• [Requirement]: Output must consist only of the lines of the material below from the one with "普京谈阿塞拜疆客机失事原因 说" through the one with "IT IM KRANKENHAUS", each reproduced exactly; no pictures belong in it.
[Material for this exercise Boundary: Start]
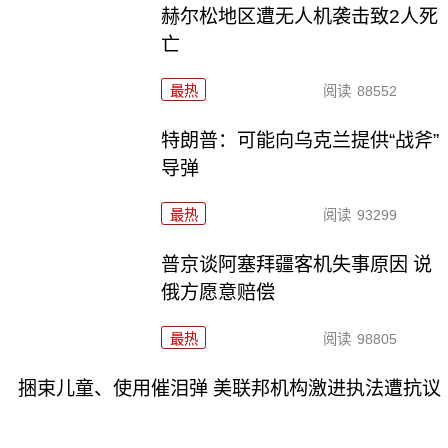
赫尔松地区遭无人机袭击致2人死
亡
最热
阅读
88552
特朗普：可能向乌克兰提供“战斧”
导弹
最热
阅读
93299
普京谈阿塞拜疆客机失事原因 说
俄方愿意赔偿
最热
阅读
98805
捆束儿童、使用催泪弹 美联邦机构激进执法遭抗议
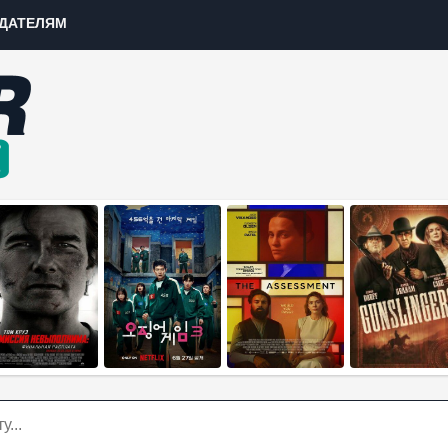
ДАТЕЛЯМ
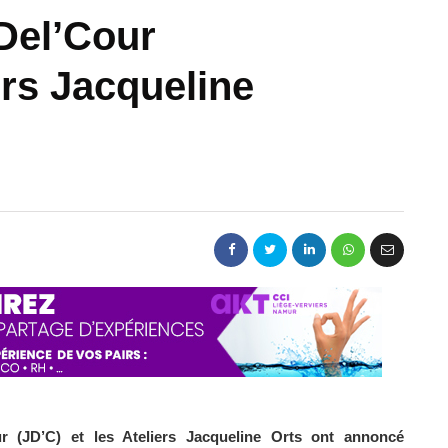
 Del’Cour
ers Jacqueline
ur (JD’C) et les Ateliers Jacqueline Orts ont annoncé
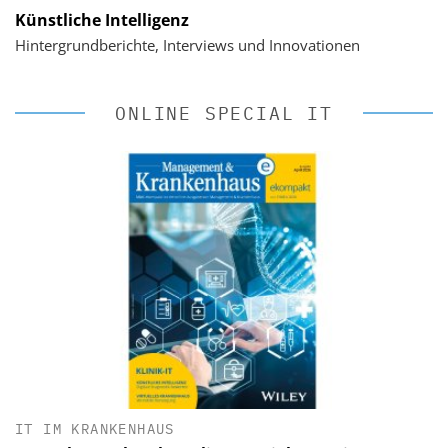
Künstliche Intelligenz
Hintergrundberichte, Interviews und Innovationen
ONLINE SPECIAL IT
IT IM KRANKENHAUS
[Material for this exercise Boundary: End]
[Material for this exercise Boundary: Start]
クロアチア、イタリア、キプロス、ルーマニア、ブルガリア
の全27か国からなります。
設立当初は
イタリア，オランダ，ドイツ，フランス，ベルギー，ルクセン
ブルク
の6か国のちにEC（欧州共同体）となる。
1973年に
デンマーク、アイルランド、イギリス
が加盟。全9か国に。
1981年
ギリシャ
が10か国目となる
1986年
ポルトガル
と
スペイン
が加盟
[Material for this exercise Boundary: End]
• [Result of this exercise]:
普京谈阿塞拜疆客机失事原因 说
俄方愿意赔偿
最热
阅读
98805
捆束儿童、使用催泪弹 美联邦机构激进执法遭抗议
ДАТЕЛЯМ
 Del’Cour
ers Jacqueline
ur (JD’C) et les Ateliers Jacqueline Orts ont annoncé
Künstliche Intelligenz
Hintergrundberichte, Interviews und Innovationen
ONLINE SPECIAL IT
IT IM KRANKENHAUS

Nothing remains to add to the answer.